There is a similar statistical sweet spot in the NFL, but coaches have refused to exploit it: fourth-and-short. Coaches, Silver argues, remain far too conservative in fourth-and-short situations despite evidence that a little extra aggression goes a long way. According to the New York Times, the average NFL team sent its kicking unit onto the field in a fourth-and-short situation when the data says the offense should have remained on the field a whopping 21.7 times over the course of the regular season. All those missed chances added up to 0.5 losses per team over the season, Silver says.

And the reason for erring so often on the side of caution, Silver says, lays at the feet of NFL culture as a whole.

My view is that NFL coaches aren't irrational or necessarily ignorant of the statistics as much as they are poorly incentivized to get these decisions right.

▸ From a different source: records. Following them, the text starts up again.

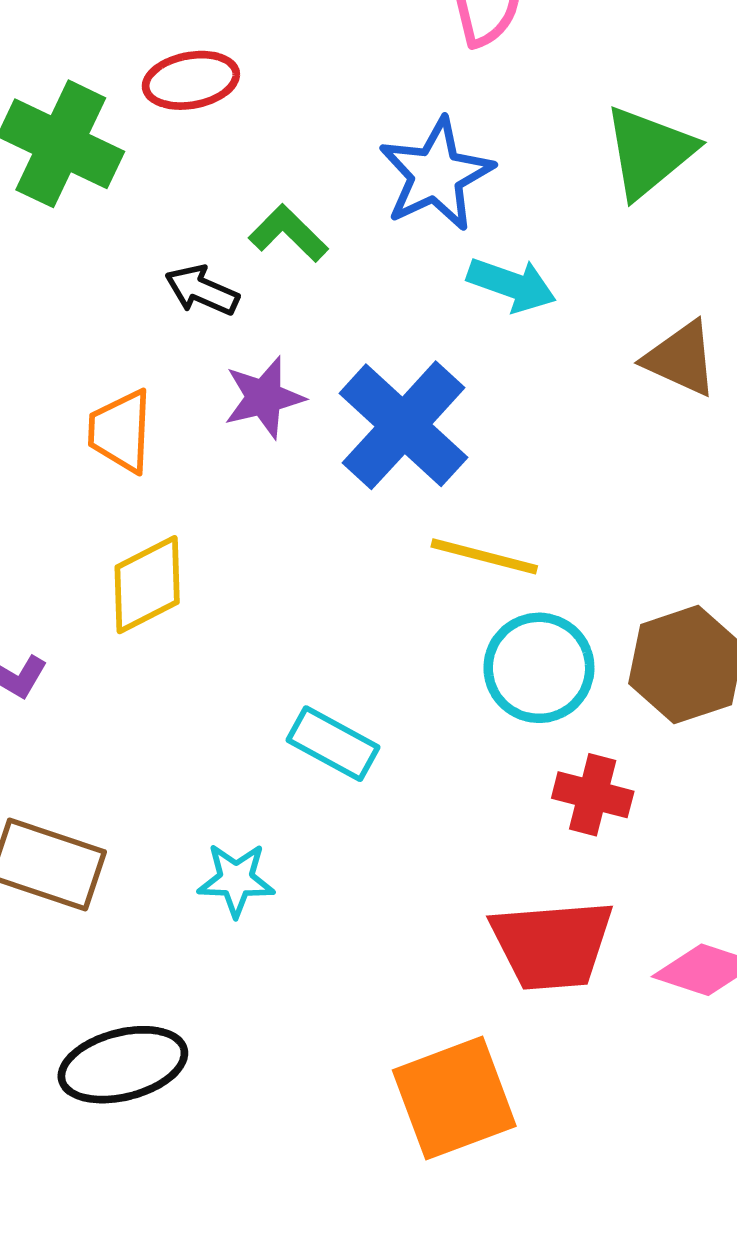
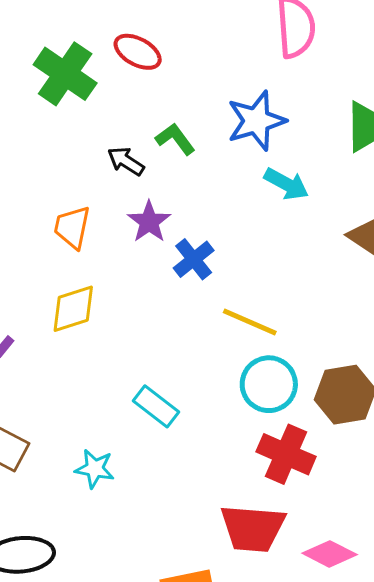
red ellipse: (191, 80) -> (138, 52), turned 30
purple star: (264, 397) -> (149, 222), turned -30
blue cross: (404, 425) -> (194, 259), moved, size x0.6
red cross: (593, 795) -> (286, 454), size x1.4

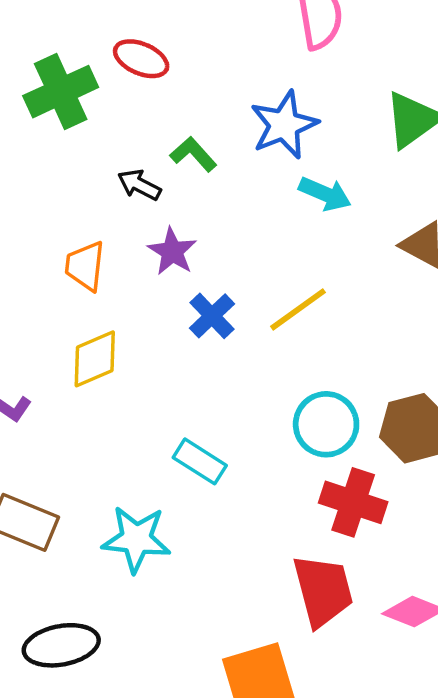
green cross: (65, 74) -> (61, 92), turned 36
blue cross: (194, 259) -> (212, 316), moved
yellow line: (250, 322) -> (298, 309), moved, turned -54
cyan star: (95, 469) -> (136, 539), size x1.5
red trapezoid: (253, 528) -> (323, 590), turned -104

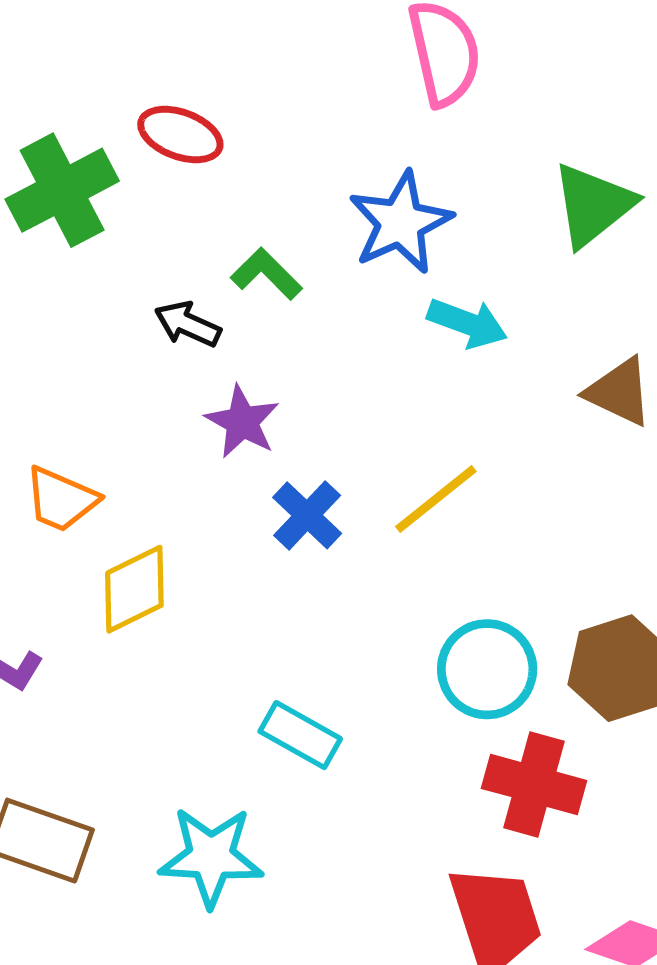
orange trapezoid: (85, 266) -> (61, 499), moved, turned -70

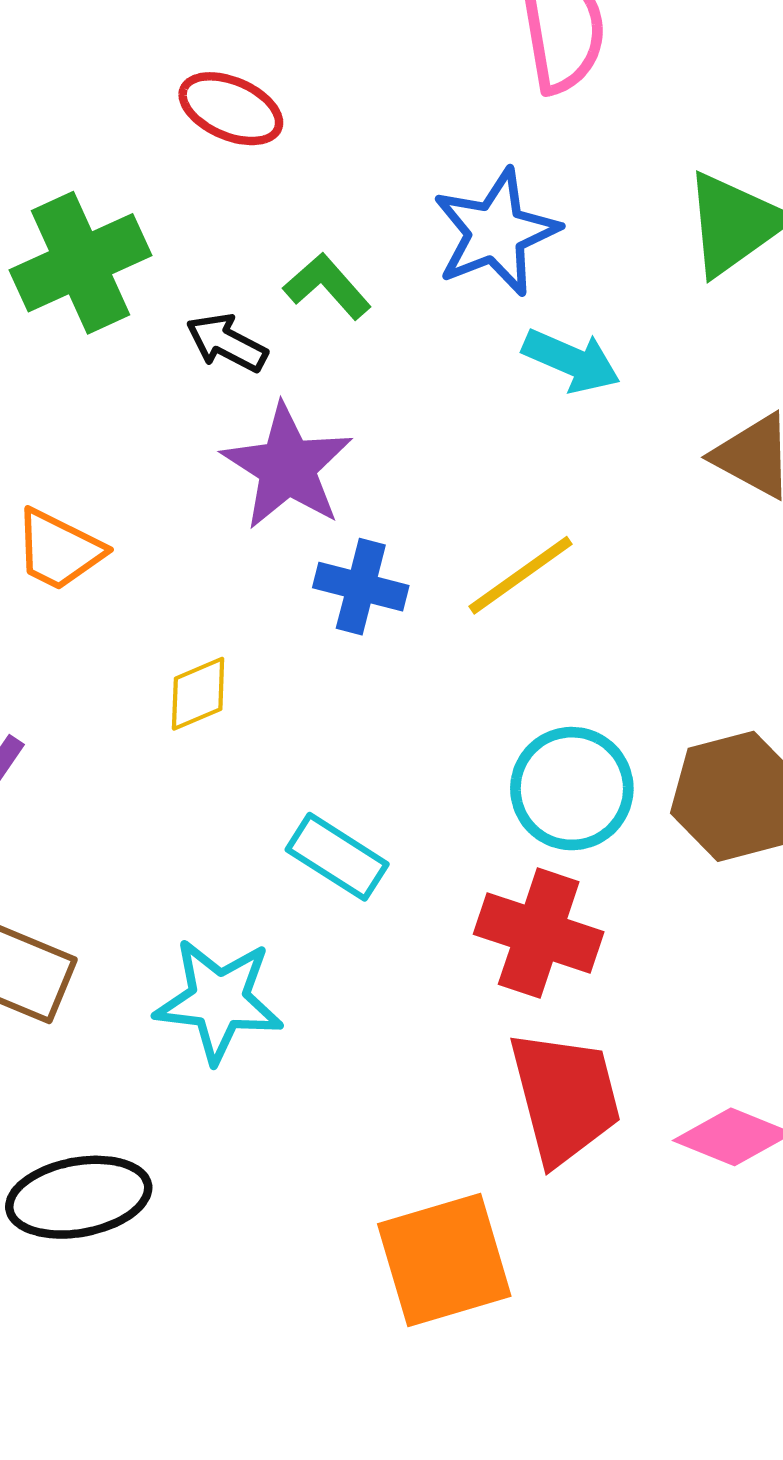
green cross: (62, 190) -> (81, 263), moved
purple star: (242, 422) -> (287, 467), size x1.4
blue cross: (307, 515) -> (361, 587), turned -32
yellow diamond: (134, 589) -> (198, 694), moved, size x0.7
red cross: (534, 784) -> (539, 933), moved

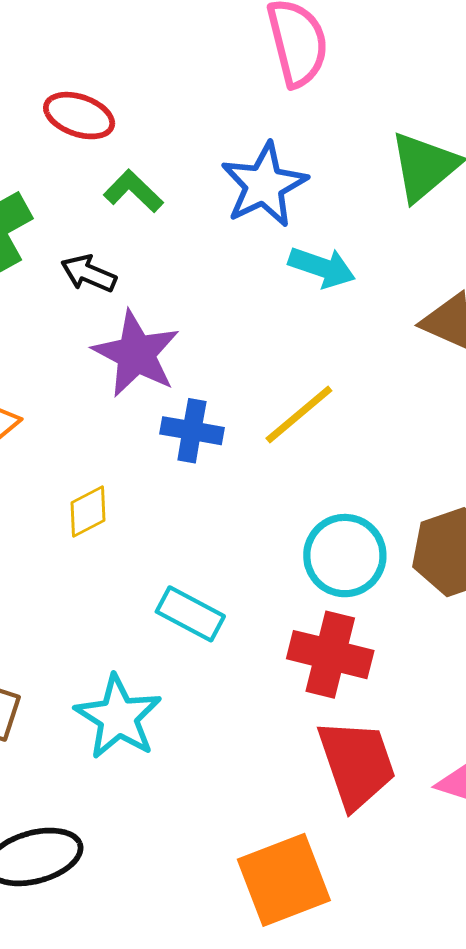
green L-shape: (327, 286) -> (133, 191), moved
cyan star: (219, 1000) -> (118, 717), turned 30

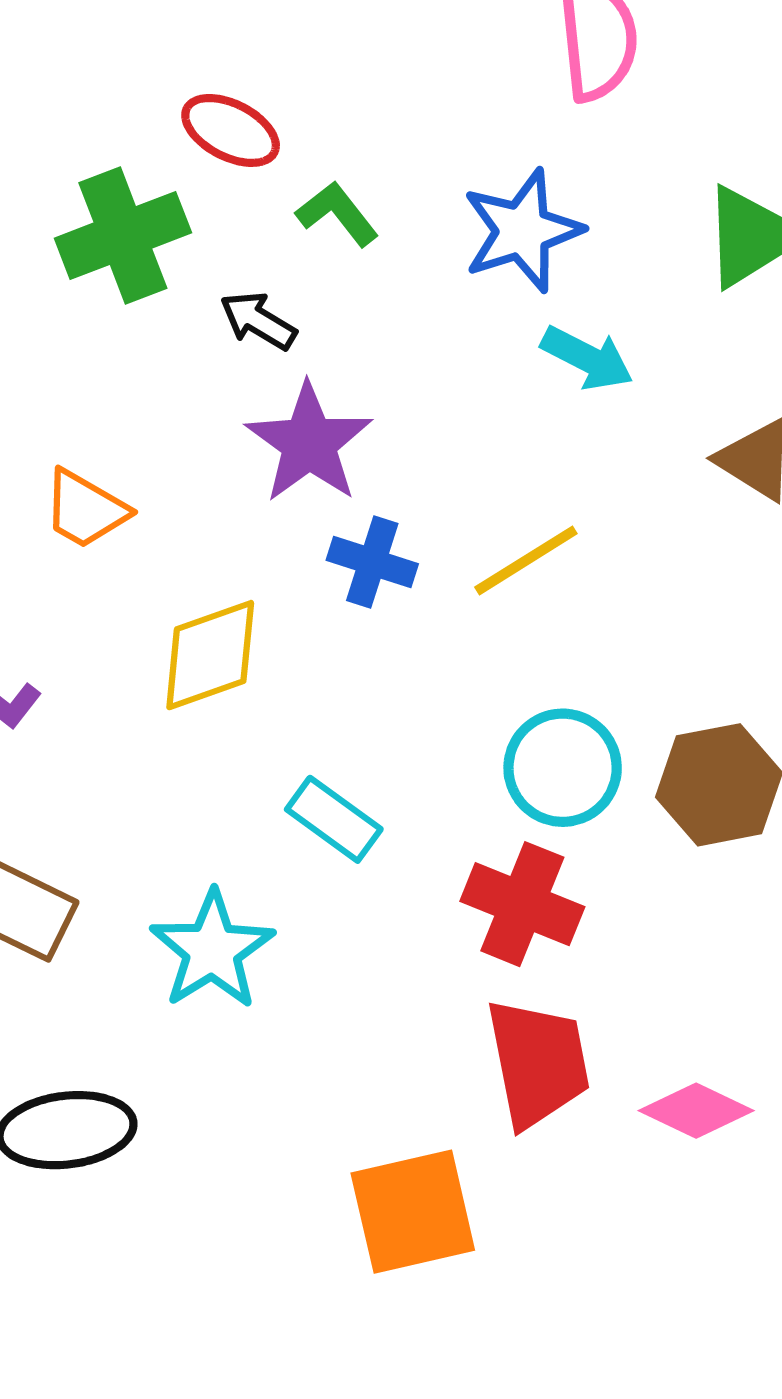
red ellipse: (79, 116) -> (231, 130), moved
yellow diamond: (88, 511) -> (210, 655), size x1.6

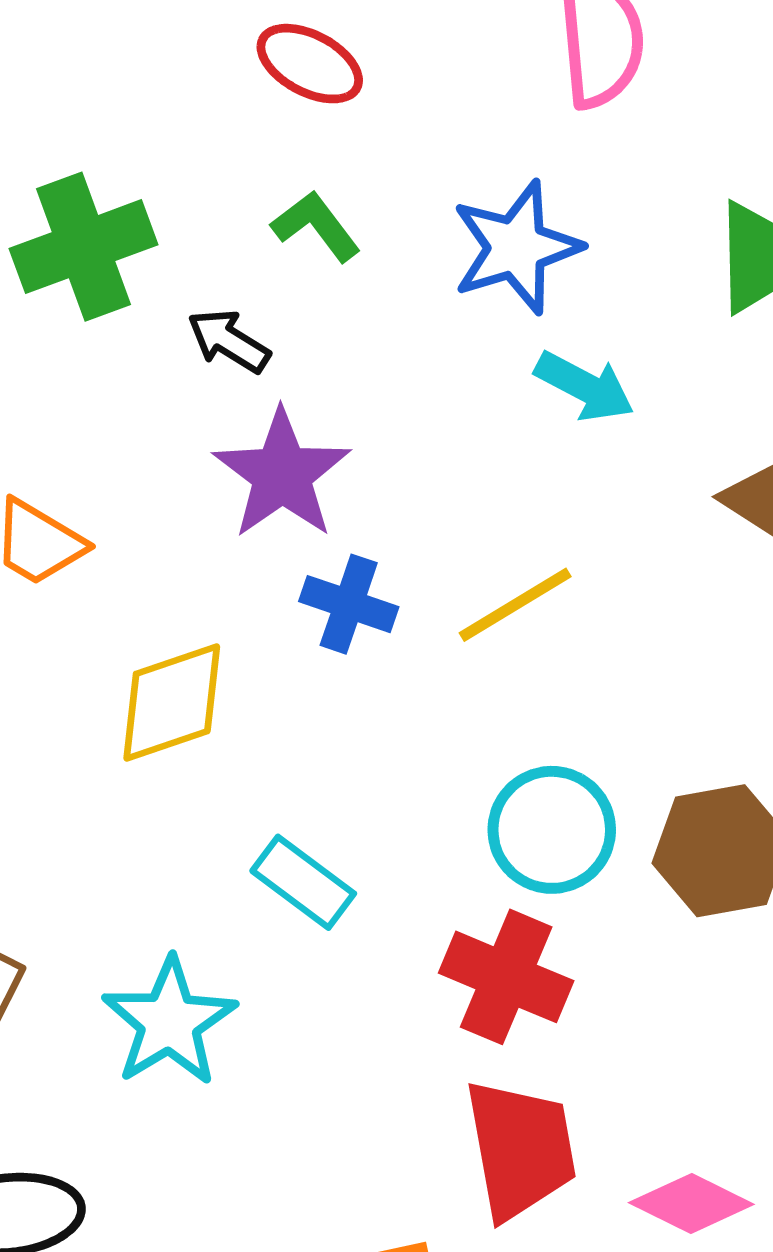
red ellipse: (231, 130) -> (310, 64), moved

The average NFL team has been owned by the same family or organization since 1980 -- for the past 34 years. (By contrast, the average MLB and NBA team last changed owners in 1999.) Furthermore, because of the NFL's prodigious popularity and its generous revenue-sharing policies, even losing or incompetent owners possess extraordinarily valuable products. (The Jacksonville Jaguars are worth $840 million, according to Forbes.) This is a culture that fosters extreme risk aversion. Going for it on fourth down is risky twice over: in the micro sense of staking more on the result of one play, and in the macro sense of defying custom and tradition.

Maybe a decade from now we'll write about the NFL team that rode a wave of situational aggression to a Super Bowl title. Maybe.